Мира Борисовна неопределённо повела головой. Вступать в лишний, не по делу, разговор не было желания, но демонстрировать неприязнь к незнакомому человеку и резкое отчуждение по отношению к нему тоже было неправильно. Это она, к сожалению, не могла не принять во внимание.
— Ужинали? — раздеваясь, спросила Мира Борисовна через плечо. — Нашли чего-нибудь? Там гречневая каша оставалась со вчерашнего вечера. И молоко, кажется.
Прасковья улыбнулась, хорошо и застенчиво — так улыбнулась, что Мире Борисовне не было неприятно, что само по себе было странным, и она это отметила про себя. А бабка прояснила насчёт молока:
— У мене-то молочькё своё, домашняя. От коровки. Ваш Юлькя захватил сюда, со мной. Будитя?
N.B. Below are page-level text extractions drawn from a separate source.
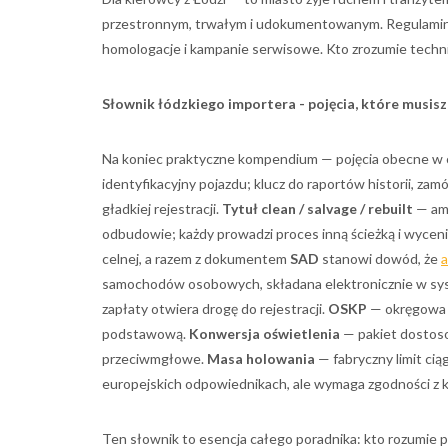
przestronnym, trwałym i udokumentowanym. Regulamin
homologacje i kampanie serwisowe. Kto zrozumie techni
Słownik łódzkiego importera - pojęcia, które musisz
Na koniec praktyczne kompendium — pojęcia obecne w c
identyfikacyjny pojazdu; klucz do raportów historii, z
gładkiej rejestracji.
Tytuł clean / salvage / rebuilt
— ame
odbudowie; każdy prowadzi proces inną ścieżką i wyceni
celnej, a razem z dokumentem
SAD
stanowi dowód, że
a
samochodów osobowych, składana elektronicznie w s
zapłaty otwiera drogę do rejestracji.
OSKP
— okręgowa s
podstawową.
Konwersja oświetlenia
— pakiet dostoso
przeciwmgłowe.
Masa holowania
— fabryczny limit ci
europejskich odpowiednikach, ale wymaga zgodności z k
Ten słownik to esencja całego poradnika: kto rozumie p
Слушать эту речь Мире Борисовне было смешно и немного дико. Но она постаралась пересилить себя и не отвечать односложными фразами. В конце концов, бабка-то эта при чём? Она что, виновата, что директору школы Шварц нечего сказать невинно пострадавшим Штерингасам? Или в том, что она, Мира Шварц, сама была идиоткой и подлой сволочью, когда поверила, что Семён Львович предатель и убийца? Или в том, что карательные органы допустили на этот раз роковую и непростительную ошибку? Или что осуждены и уничтожены, как теперь окончательно ясно, сотни советских врачей, непричастных к какой-либо преступной деятельности? И что она, Мира Шварц, не понимает теперь, отчего так дрожит под ногами земля и куда, медленно просачиваясь наружу, утекает её вера в справедливость и равноправие всех людей, независимо от национальности и веры?
Мира Борисовна прошла в комнату. Бабка зашаркала вслед за ней. Мира остановилась и спросила:
— Вы ведь Прасковья, кажется?
Та кивнула:
— Прасковьей звать, Прасковьей.
— А по отчеству?
— А ето зачем? Не нравится — можна Парашей звать. Иль Пашей. Отчества я уж забыла давно, отродясь не звали так нихто.